Holms stellt seine Regiearbeit in den Dienst des Stückes, versucht nicht, allzu gewollte Bezüge zur Finanzkrise und zum Bankenstandort Frankfurt herzustellen.
Der Schwede ist ein guter Handwerker, der Texte genau liest und offensichtlich sehr präzise mit Schauspielern arbeitet. Beim Frankfurter Ensemble sitzt jedes Zucken, jeder Augenaufschlag. Das macht diesen "Tartuffe" sehr körperlich, denn viele Emotionen werden über Bewegungen transportiert.

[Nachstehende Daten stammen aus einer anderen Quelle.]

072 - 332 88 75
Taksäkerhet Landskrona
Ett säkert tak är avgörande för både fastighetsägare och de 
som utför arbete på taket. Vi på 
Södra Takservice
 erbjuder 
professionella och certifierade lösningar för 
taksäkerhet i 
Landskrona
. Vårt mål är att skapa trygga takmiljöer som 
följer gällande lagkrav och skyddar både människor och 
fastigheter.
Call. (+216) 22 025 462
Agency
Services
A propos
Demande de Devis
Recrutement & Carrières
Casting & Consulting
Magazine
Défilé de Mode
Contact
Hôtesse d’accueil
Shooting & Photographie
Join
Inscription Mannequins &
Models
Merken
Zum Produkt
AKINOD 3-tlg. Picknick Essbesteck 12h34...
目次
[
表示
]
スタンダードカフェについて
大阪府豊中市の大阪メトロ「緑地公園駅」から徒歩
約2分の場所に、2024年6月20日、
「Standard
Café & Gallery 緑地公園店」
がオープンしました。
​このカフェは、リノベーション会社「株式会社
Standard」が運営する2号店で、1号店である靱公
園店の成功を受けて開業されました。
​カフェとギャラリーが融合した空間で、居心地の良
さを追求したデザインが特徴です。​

Nur Anfang und Ende der Komödie spielen in einem schicken Salon, der ganze Mittelteil dagegen vor einem weiß geschwungenen Vorhang an der Rampe. Das unterstreicht die direkte Wirkung der Inszenierung, deren handfester Humor sich sofort auf das Publikum überträgt. Wenn sich der schmierige Tartuffe (Wolfgang Michael) geil grimassierend auf die Hausdame (Franziska Junge) stürzt, Tochter Mariane (Henriette Blumenau) sich angesichts der Tatsache, dass sie Tartuffe heiraten soll, in Schmerzen windet, ihr Liebhaber (Christoph Pütthoff) verzweifelt herum stampft, verkommt Molière nie zur billigen Klamotte, sondern offenbart immer auch die tiefe Verzweiflung der Figuren.

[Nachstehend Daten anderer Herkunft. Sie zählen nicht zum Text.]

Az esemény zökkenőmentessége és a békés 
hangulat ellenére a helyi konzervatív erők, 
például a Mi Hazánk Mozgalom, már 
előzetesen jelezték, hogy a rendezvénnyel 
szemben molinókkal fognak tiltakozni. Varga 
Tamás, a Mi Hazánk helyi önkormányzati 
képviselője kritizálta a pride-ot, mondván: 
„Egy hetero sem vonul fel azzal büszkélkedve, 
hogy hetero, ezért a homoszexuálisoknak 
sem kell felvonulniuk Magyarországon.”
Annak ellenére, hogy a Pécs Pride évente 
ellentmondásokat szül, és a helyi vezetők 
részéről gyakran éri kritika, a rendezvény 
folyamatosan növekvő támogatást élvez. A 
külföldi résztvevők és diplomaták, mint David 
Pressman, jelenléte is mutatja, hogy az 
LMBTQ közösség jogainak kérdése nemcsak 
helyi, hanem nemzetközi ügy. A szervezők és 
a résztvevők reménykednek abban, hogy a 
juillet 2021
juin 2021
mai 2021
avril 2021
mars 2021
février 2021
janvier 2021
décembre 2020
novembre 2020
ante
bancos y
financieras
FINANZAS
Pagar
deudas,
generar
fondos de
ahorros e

Der starke Applaus für Michael Abendroths Orgon beweist, dass der beliebte Düsseldorfer Schauspieler schon sein Publikum in Frankfurt gefunden hat.
Obwohl Holm lieber Tragödien inszeniert, hat er sich auf Molière eingelassen. Eine Komödie zu inszenieren, sei wie Musik: "Man muss sie ganz exakt spielen." Komödien seien brutaler als Tragödien, kälter, deshalb inszeniere er eigentlich lieber Tragödien. "Ich bin ein weicher Mann", erklärt er schmunzelnd im Interview vor der Premiere.
Seine Neugierde habe ihn nach Deutschland getrieben. Schließlich sei das deutsche Theatersystem immer noch vorbildlich und Deutschland das einzige Land, "in dem das Theater immer noch das Herz einer Stadt repräsentiert". Er plant, das Düsseldorfer Schauspielhaus international zu vernetzen: Holland, Belgien, Frankreich seien ganz nah. Internationale Regisseure will er ans Haus am Gustaf-Gründgens-Platz holen, das er für seine ungewöhnliche Architektur schätzt.
"Ein Juwel", schwärmt der 52-Jährige Schwede, "wunderschön". Bald schon zieht er nach Düsseldorf und will "die einzelnen Stadtteile durchstreifen", sagt Holm in flüssigem Deutsch. Denn ein Stadttheater muss im Lokalen verankert sein, auch wenn es sich global ausrichtet.